5 Replies Latest reply on Nov 18, 2015 10:15 AM by asaf zinger

    Lucene over Infinispan index corruption

    asaf zinger Newbie

      We are using lucene over inifispan with 2 active nodes, infinispan is persistent to files.

      Sometimes restarting one of the nodes causes to a lucene index corruption. we see this exception in the logs when trying to read from the index:

       

      1. java.io.FileNotFoundException: Error loading metadata for index file: _78.si|M|skywareAccountsIndex

              at org.infinispan.lucene.impl.DirectoryImplementor.openInput(DirectoryImplementor.java:134)

              at org.infinispan.lucene.impl.DirectoryLuceneV4.openInput(DirectoryLuceneV4.java:101)

              at org.apache.lucene.store.Directory.openChecksumInput(Directory.java:113)

              at org.apache.lucene.codecs.lucene46.Lucene46SegmentInfoReader.read(Lucene46SegmentInfoReader.java:49)

              at org.apache.lucene.index.SegmentInfos.read(SegmentInfos.java:361)

              at org.apache.lucene.index.StandardDirectoryReader$1.doBody(StandardDirectoryReader.java:57)

              at org.apache.lucene.index.SegmentInfos$FindSegmentsFile.run(SegmentInfos.java:907)

              at org.apache.lucene.index.StandardDirectoryReader.open(StandardDirectoryReader.java:53)        at org.apache.lucene.index.DirectoryReader.open(DirectoryReader.java:67)

       

       

      at

       

      the infinspan configuration is:

      <replicated-cache name="ACCOUNT_LUCENE_METADATA_CACHE" mode="SYNC">

                              <expiration interval="-1" />

                              <locking striping="false" />

                              <persistence passivation="false">

                                      <file-store shared="false" preload="true" fetch-state="true" purge="false"
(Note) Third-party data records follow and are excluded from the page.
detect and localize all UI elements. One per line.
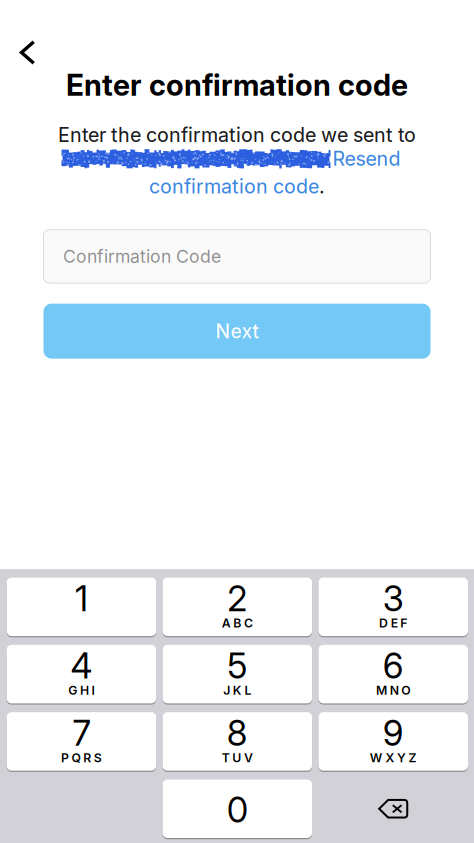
staticText: Enter the confirmation code we sent to: [58, 123, 416, 147]
button[interactable]: 2: [162, 578, 312, 636]
button[interactable]: 1: [7, 578, 156, 636]
staticText: ABC: [222, 616, 253, 630]
staticText: WXYZ: [370, 750, 417, 765]
staticText: 1: [75, 578, 88, 620]
staticText: Enter confirmation code: [66, 67, 408, 103]
button[interactable]: 0: [162, 780, 312, 838]
staticText: 6: [383, 645, 404, 687]
staticText: 5: [227, 645, 247, 687]
staticText: PQRS: [61, 750, 102, 765]
staticText: Confirmation Code: [63, 246, 221, 267]
staticText: Next: [216, 320, 258, 343]
button[interactable]: 6: [318, 645, 468, 703]
staticText: .: [319, 174, 325, 198]
button[interactable]: 3: [318, 578, 468, 636]
staticText: 4: [70, 645, 92, 687]
staticText: Resend: [332, 147, 400, 170]
staticText: 7: [72, 712, 90, 754]
staticText: 9: [383, 712, 404, 754]
staticText: 3: [383, 578, 404, 620]
staticText: 8: [227, 712, 248, 754]
staticText: 0: [227, 789, 248, 831]
button[interactable]: 5: [162, 645, 312, 703]
staticText: confirmation code: [149, 174, 319, 198]
staticText: DEF: [379, 616, 407, 630]
staticText: TUV: [222, 750, 253, 765]
button[interactable]: 9: [318, 712, 468, 771]
staticText: 2: [227, 578, 247, 620]
button[interactable]: 7: [7, 712, 156, 771]
button[interactable]: Back: [0, 33, 50, 72]
button[interactable]: Next: [0, 304, 474, 359]
staticText: MNO: [376, 683, 410, 698]
staticText: JKL: [223, 683, 251, 698]
button[interactable]: 8: [162, 712, 312, 771]
button[interactable]: Delete: [318, 780, 468, 838]
staticText: GHI: [68, 683, 94, 698]
button[interactable]: 4: [7, 645, 156, 703]
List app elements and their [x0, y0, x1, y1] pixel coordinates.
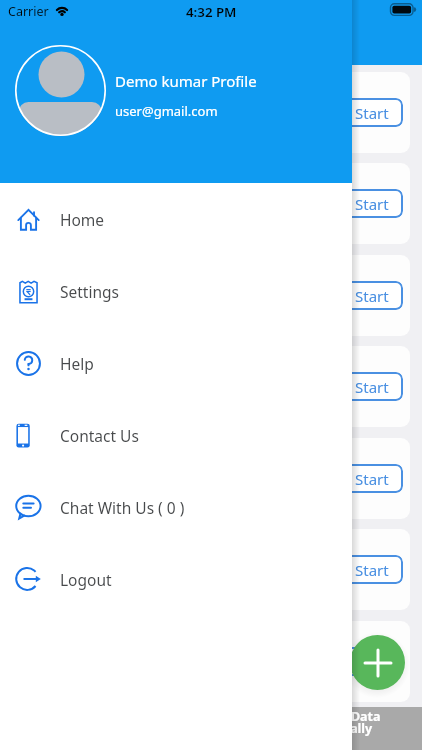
button[interactable] [350, 635, 405, 690]
button[interactable]: Start [341, 464, 403, 493]
button[interactable]: Chat With Us ( 0 ) [0, 471, 352, 543]
staticText: Chat With Us ( 0 ) [60, 497, 185, 518]
staticText: Start [355, 377, 389, 397]
staticText: Home [60, 209, 105, 230]
button[interactable]: Settings [0, 255, 352, 327]
staticText: Help [60, 353, 94, 374]
staticText: Logout [60, 569, 112, 590]
staticText: Start [355, 469, 389, 489]
button[interactable]: Start [341, 98, 403, 127]
staticText: Start [355, 560, 389, 580]
staticText: Start [355, 103, 389, 123]
button[interactable]: Logout [0, 543, 352, 615]
staticText: Start [355, 652, 389, 672]
staticText: Start [355, 194, 389, 214]
button[interactable]: Start [341, 189, 403, 218]
staticText: Contact Us [60, 425, 139, 446]
staticText: Start [355, 286, 389, 306]
button[interactable]: Home [0, 183, 352, 255]
button[interactable]: Contact Us [0, 399, 352, 471]
button[interactable]: Start [341, 555, 403, 584]
staticText: Settings [60, 281, 119, 302]
staticText: Press Sync Button To Upload All Data [152, 708, 381, 725]
button[interactable]: Start [341, 647, 403, 676]
staticText: 4:32 PM [186, 3, 237, 21]
button[interactable]: Help [0, 327, 352, 399]
staticText: Carrier [8, 3, 49, 20]
button[interactable]: Start [341, 281, 403, 310]
button[interactable]: Start [341, 372, 403, 401]
staticText: Demo kumar Profile [115, 71, 257, 91]
staticText: To The Server Automatically [198, 720, 373, 737]
staticText: user@gmail.com [115, 102, 218, 120]
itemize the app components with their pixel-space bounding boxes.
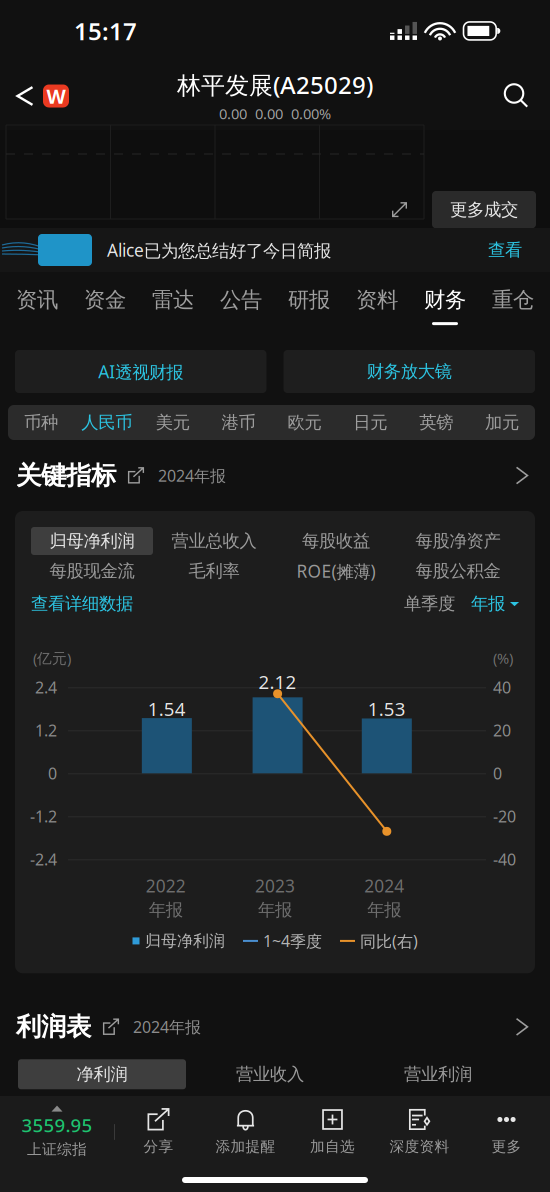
staticText: 关键指标 <box>16 460 116 491</box>
button[interactable]: ROE(摊薄) <box>275 557 397 585</box>
staticText: AI透视财报 <box>98 360 183 383</box>
staticText: 0 <box>493 763 502 784</box>
button[interactable]: 资讯 <box>3 272 71 340</box>
staticText: 重仓 <box>492 287 534 313</box>
button[interactable]: 每股净资产 <box>397 527 519 555</box>
staticText: 每股净资产 <box>416 530 500 552</box>
staticText: 资金 <box>84 287 126 313</box>
button[interactable]: 港币 <box>206 405 272 440</box>
staticText: 净利润 <box>76 1064 128 1085</box>
staticText: -40 <box>493 849 516 870</box>
staticText: 雷达 <box>152 287 194 313</box>
button[interactable]: 欧元 <box>272 405 337 440</box>
staticText: 日元 <box>353 412 387 433</box>
staticText: -1.2 <box>30 806 57 827</box>
staticText: 添加提醒 <box>216 1138 276 1156</box>
staticText: 2024年报 <box>133 1016 201 1037</box>
staticText: (亿元) <box>33 648 71 668</box>
button[interactable]: 资料 <box>343 272 411 340</box>
button[interactable]: 更多 <box>514 1015 530 1039</box>
button[interactable]: 每股现金流 <box>31 557 153 585</box>
staticText: 公告 <box>220 287 262 313</box>
staticText: 欧元 <box>287 412 321 433</box>
staticText: 2.4 <box>35 677 57 698</box>
staticText: 人民币 <box>81 412 132 433</box>
button[interactable]: 分享 <box>103 1019 119 1035</box>
button[interactable]: 3559.95 <box>0 1106 114 1158</box>
button[interactable]: 美元 <box>140 405 206 440</box>
button[interactable]: 币种 <box>8 405 74 440</box>
staticText: 归母净利润 <box>145 931 225 951</box>
button[interactable]: 全屏 <box>391 201 408 218</box>
staticText: 1.53 <box>368 696 406 721</box>
staticText: 资讯 <box>16 287 58 313</box>
button[interactable]: 年报 <box>455 593 519 614</box>
staticText: 年报 <box>471 593 505 614</box>
button[interactable]: 重仓 <box>479 272 547 340</box>
staticText: 币种 <box>24 412 58 433</box>
staticText: 0 <box>48 763 57 784</box>
button[interactable]: 营业总收入 <box>153 527 275 555</box>
staticText: 每股公积金 <box>416 560 500 582</box>
button[interactable]: 研报 <box>275 272 343 340</box>
staticText: 上证综指 <box>27 1140 87 1158</box>
staticText: 加元 <box>485 412 519 433</box>
button[interactable]: AI透视财报 <box>15 350 266 393</box>
button[interactable]: 查看详细数据 <box>31 593 133 614</box>
button[interactable]: 雷达 <box>139 272 207 340</box>
button[interactable]: 更多 <box>463 1108 550 1156</box>
staticText: 财务放大镜 <box>367 361 452 382</box>
staticText: 1~4季度 <box>263 930 322 952</box>
staticText: 40 <box>493 677 511 698</box>
button[interactable]: 分享 <box>115 1108 202 1156</box>
staticText: 资料 <box>356 287 398 313</box>
staticText: (%) <box>493 648 513 668</box>
button[interactable]: 日元 <box>337 405 403 440</box>
button[interactable]: Alice已为您总结好了今日简报 <box>0 228 550 272</box>
staticText: 营业总收入 <box>172 530 256 552</box>
button[interactable]: 单季度 <box>404 593 455 614</box>
button[interactable]: 财务 <box>411 272 479 340</box>
button[interactable]: 应用 <box>43 84 69 108</box>
staticText: 2024年报 <box>158 465 226 486</box>
button[interactable]: 营业利润 <box>354 1059 522 1089</box>
button[interactable]: 深度资料 <box>376 1108 463 1156</box>
button[interactable]: 每股公积金 <box>397 557 519 585</box>
button[interactable]: 每股收益 <box>275 527 397 555</box>
staticText: ROE(摊薄) <box>296 559 376 582</box>
staticText: 年报 <box>149 899 183 921</box>
button[interactable]: 加自选 <box>289 1108 376 1156</box>
staticText: -2.4 <box>30 849 57 870</box>
staticText: 研报 <box>288 287 330 313</box>
staticText: 1.2 <box>35 720 57 741</box>
staticText: 查看详细数据 <box>31 593 133 614</box>
staticText: 年报 <box>258 899 292 921</box>
button[interactable]: 资金 <box>71 272 139 340</box>
staticText: 英镑 <box>419 412 453 433</box>
staticText: 归母净利润 <box>50 530 134 552</box>
button[interactable]: 公告 <box>207 272 275 340</box>
staticText: 年报 <box>367 899 401 921</box>
button[interactable]: 更多 <box>514 464 530 488</box>
staticText: 每股现金流 <box>50 560 134 582</box>
button[interactable]: 毛利率 <box>153 557 275 585</box>
button[interactable]: 返回 <box>14 83 36 109</box>
button[interactable]: 英镑 <box>403 405 469 440</box>
staticText: 财务 <box>424 287 466 313</box>
button[interactable]: 搜索 <box>502 82 530 110</box>
button[interactable]: 人民币 <box>74 405 140 440</box>
staticText: 0.00 0.00 0.00% <box>219 104 331 123</box>
button[interactable]: 财务放大镜 <box>284 350 535 393</box>
button[interactable]: 添加提醒 <box>202 1108 289 1156</box>
button[interactable]: 归母净利润 <box>31 527 153 555</box>
staticText: 3559.95 <box>22 1113 92 1137</box>
staticText: 2.12 <box>259 669 297 694</box>
button[interactable]: 分享 <box>128 468 144 484</box>
staticText: W <box>46 83 66 109</box>
button[interactable]: 加元 <box>469 405 535 440</box>
button[interactable]: 营业收入 <box>186 1059 354 1089</box>
staticText: 15:17 <box>74 15 137 47</box>
staticText: 2023 <box>255 874 295 897</box>
button[interactable]: 净利润 <box>18 1059 186 1089</box>
button[interactable]: 更多成交 <box>432 191 536 228</box>
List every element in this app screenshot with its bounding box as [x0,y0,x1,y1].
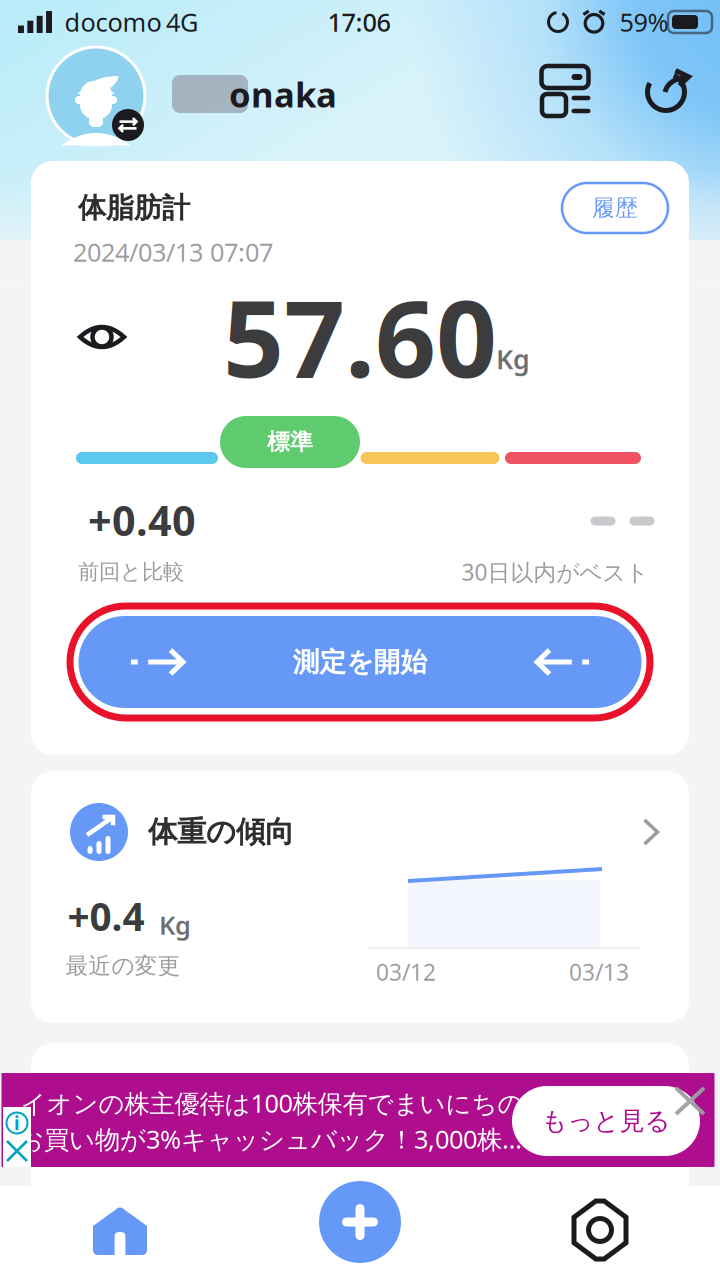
staticText: 17:06 [328,5,390,39]
staticText: お買い物が3%キャッシュバック！3,000株… [18,1122,522,1156]
staticText: docomo [64,5,162,39]
button[interactable]: Home [50,1183,190,1277]
staticText: 最近の変更 [66,952,180,980]
staticText: Kg [159,908,191,942]
staticText: 4G [166,5,198,39]
staticText: 前回と比較 [78,559,184,585]
staticText: 30日以内がベスト [462,557,648,587]
button[interactable]: Ad information [5,1110,29,1136]
button[interactable]: Share [636,62,696,122]
staticText: 測定を開始 [292,646,428,678]
staticText: +0.40 [88,493,196,548]
staticText: 03/13 [569,957,629,987]
button[interactable]: Profile [42,44,150,148]
staticText: 体脂肪計 [78,191,190,225]
staticText: Kg [496,341,530,377]
button[interactable]: もっと見る [512,1086,700,1156]
button[interactable]: 測定を開始 [70,606,650,718]
staticText: 体重の傾向 [148,814,294,850]
button[interactable]: Toggle value [72,314,132,360]
staticText: i [14,1111,20,1135]
staticText: 2024/03/13 07:07 [73,235,273,269]
staticText: 標準 [267,428,313,456]
staticText: イオンの株主優待は100株保有でまいにちの [20,1086,524,1120]
staticText: 59% [620,5,668,39]
button[interactable]: Settings [530,1183,670,1277]
staticText: +0.4 [68,890,144,942]
staticText: 57.60 [223,265,497,407]
staticText: 履歴 [592,194,638,222]
staticText: もっと見る [542,1105,670,1136]
button[interactable]: 体重の傾向 [31,771,689,1023]
staticText: onaka [229,71,337,117]
button[interactable]: 履歴 [562,183,668,233]
button[interactable]: Dashboard [540,64,600,124]
staticText: 03/12 [376,957,436,987]
button[interactable]: Close ad [5,1138,29,1164]
button[interactable]: Add measurement [308,1170,412,1274]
                                              path="/var/skyfence/management/management_dbs/cache" />

                              </persistence>

                      </replicated-cache>

       

       

                      <replicated-cache name="ACCOUNT_LUCENE_DATA_CACHE" mode="SYNC">

                              <expiration interval="-1" />

                              <locking striping="false" />

                              <persistence passivation="false">

                                      <file-store shared="false" preload="false" fetch-state="true" purge="false"

                                              path="/var/skyfence/management/management_dbs/cache" />

                              </persistence>

                      </replicated-cache>

       

      I understand from the lucene documentation that lucene over file-system should be fault tolerant for crashes, is that also the case for lucene over infinspan?

      Any idea what are we doing wrong?

        • 1. Re: Lucene over Infinispan index corruption
          Gustavo Fernandes Novice

          Hi, what kind of architecture does your system have? Is data stored in Infinispan or in a relational database?  Can you post the full indexing configuration and also which Infinispan version you are using?

          • 2. Re: Lucene over Infinispan index corruption
            asaf zinger Newbie

            Hi,

            We are using infinispan 7.2.1.Final.

             

            We have 2 servers (running over tomcat) with lucene over infinspan. the infinispan persistence configuration is to files or database (depends on the index)

             

            Here is the configuration:

            <?xml version="1.0" encoding="UTF-8"?>

            <infinispan>

             

             

              <jgroups>

              <stack-file name="tcpStack" path="infinispan-tcp-discovery.xml" />

              </jgroups>

             

             

              <cache-container default-cache="CM_SERVICE_TYPES">

              <jmx duplicate-domains="true" />

              <transport stack="tcpStack" cluster="sampleCluster" />

            <replicated-cache name="SKYWARE_SERVICE_LUCENE_METADATA_CACHE"

              mode="SYNC">

              <expiration interval="-1" />

              <locking striping="false" />

              <persistence passivation="false">

              <file-store shared="false" preload="true" fetch-state="true" purge="false"

              path="/var/skyfence/management/management_dbs/cache" />

              </persistence>

              </replicated-cache>

             

             

              <replicated-cache name="SKYWARE_SERVICE_LUCENE_DATA_CACHE"

              mode="SYNC">

              <expiration interval="-1" />

              <locking striping="false" />

              <persistence passivation="false">

              <file-store shared="false" preload="false" fetch-state="true" purge="false"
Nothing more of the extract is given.